The outlook for selling prices during the first quarter of this year is expected to fall to a historic low.

The latest data from Dun & Bradstreet's National Business Expectations Survey shows the selling price expectation index dropping to three points – its lowest level since the data was first analysed by D&B in 1988, and 26 points below the 10-year average index.

This is the 10th consecutive quarter that actual selling prices have tracked below the expectations of business executives, suggesting they are facing an ongoing demand for discounts by customers.

According to Dun & Bradstreet’s director of corporate affairs Danielle Woods, businesses are continuing to focus on discounting to encourage spending.

“We know that there is traditionally a drop off in spending following the Christmas period as consumers play catch-up with their household budgets and debts following an often expensive holiday period,” she said.

“These findings suggest that businesses are planning to negotiate the spending slump by extending discounting through the New Year and by managing their stock carefully.

“Although the most recent data has taken selling price expectations to a new low, it is part of a long downward trend that suggests ongoing discounting has become the new normal.”

As a result of lower selling prices, businesses are anticipating reduced activity; with expectations for both their sales and inventory levels pulling back sharply from the previous quarter’s expectations.

The D&B sales expectations index has dropped 14 points from a relative high in the previous quarter, to 19. These lower expectations are matched by survey findings that more than 57 per cent of businesses have identified ‘demand for their products’ as the main barrier to growing their business in the year ahead.

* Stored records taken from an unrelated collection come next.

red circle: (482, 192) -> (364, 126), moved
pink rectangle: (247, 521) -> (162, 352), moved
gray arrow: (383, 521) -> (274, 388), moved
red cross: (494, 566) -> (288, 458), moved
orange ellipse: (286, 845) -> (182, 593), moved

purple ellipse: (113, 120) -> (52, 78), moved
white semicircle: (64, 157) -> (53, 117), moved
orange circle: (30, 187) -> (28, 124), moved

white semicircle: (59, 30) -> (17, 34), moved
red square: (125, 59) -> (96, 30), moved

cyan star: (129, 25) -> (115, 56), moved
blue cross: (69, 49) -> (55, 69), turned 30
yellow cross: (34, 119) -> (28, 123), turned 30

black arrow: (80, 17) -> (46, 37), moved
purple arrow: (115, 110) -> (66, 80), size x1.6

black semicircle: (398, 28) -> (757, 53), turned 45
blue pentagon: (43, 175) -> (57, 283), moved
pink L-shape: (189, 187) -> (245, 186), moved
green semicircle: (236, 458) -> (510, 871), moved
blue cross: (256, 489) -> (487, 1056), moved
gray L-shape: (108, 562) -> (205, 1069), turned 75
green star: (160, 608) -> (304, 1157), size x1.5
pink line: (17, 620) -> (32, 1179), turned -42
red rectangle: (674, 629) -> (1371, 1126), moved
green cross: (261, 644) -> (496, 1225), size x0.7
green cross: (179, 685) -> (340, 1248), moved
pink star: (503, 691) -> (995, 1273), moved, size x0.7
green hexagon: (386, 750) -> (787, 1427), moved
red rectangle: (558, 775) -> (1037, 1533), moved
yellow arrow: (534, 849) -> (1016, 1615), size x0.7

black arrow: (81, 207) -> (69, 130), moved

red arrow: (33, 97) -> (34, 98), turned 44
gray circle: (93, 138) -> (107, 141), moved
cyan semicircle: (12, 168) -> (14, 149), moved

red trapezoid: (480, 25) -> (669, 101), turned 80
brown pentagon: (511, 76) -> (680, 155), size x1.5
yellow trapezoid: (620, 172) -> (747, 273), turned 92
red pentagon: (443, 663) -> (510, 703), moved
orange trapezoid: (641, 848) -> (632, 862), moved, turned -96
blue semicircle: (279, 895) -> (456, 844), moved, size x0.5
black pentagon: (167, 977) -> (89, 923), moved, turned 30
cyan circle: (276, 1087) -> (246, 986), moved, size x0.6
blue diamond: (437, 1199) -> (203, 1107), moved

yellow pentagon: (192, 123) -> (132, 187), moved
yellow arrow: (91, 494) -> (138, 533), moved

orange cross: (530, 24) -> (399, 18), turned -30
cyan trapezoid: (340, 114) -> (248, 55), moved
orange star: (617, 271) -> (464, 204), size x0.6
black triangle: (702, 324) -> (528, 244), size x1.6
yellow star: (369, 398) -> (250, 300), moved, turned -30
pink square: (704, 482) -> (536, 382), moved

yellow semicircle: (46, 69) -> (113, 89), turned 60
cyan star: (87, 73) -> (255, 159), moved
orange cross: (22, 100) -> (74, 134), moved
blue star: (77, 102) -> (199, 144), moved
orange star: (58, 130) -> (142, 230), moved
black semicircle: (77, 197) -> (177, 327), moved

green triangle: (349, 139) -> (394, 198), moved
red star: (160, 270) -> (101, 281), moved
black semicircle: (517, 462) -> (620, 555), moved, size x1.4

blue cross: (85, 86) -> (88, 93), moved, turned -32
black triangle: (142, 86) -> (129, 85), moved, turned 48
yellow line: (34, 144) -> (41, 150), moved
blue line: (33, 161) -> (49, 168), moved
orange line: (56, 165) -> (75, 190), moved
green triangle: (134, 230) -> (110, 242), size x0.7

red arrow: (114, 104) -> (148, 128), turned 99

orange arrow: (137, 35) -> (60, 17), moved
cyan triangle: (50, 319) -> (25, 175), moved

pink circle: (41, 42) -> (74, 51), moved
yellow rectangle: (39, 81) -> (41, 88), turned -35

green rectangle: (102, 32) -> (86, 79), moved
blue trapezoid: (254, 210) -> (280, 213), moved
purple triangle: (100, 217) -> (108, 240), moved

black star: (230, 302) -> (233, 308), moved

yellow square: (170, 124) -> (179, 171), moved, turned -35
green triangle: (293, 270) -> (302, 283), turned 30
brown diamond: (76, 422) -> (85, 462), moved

Meanwhile, rofit expectation is the only D&B indicator to increase, moving upwards for the second consecutive quarter to an index of 23, and suggesting that Australian businesses are optimistic that their adjustments to selling prices and expenses will pay off.

Stephen Koukoulas, Dun & Bradstreet's economic advisor, highlighted the fall in selling prices as a reason why the RBA is on track to cut interest rates early in 2013.

“The sharp fall in expected selling prices points to very low inflation outcomes for both the December and March quarters,” he said.

“Consequently, it remains likely that the inflation rate will remain near the bottom of the RBA target band, which will be a critical issue for the RBA when it decides future interest rate settings.

“The Business Expectations Survey also shows softer activity, with sales weakening and employment conditions remaining flat. The economy is clearly in a temporary lull with the key question as we move into 2013: is monetary policy sufficiently easing to spark stronger activity through the year?”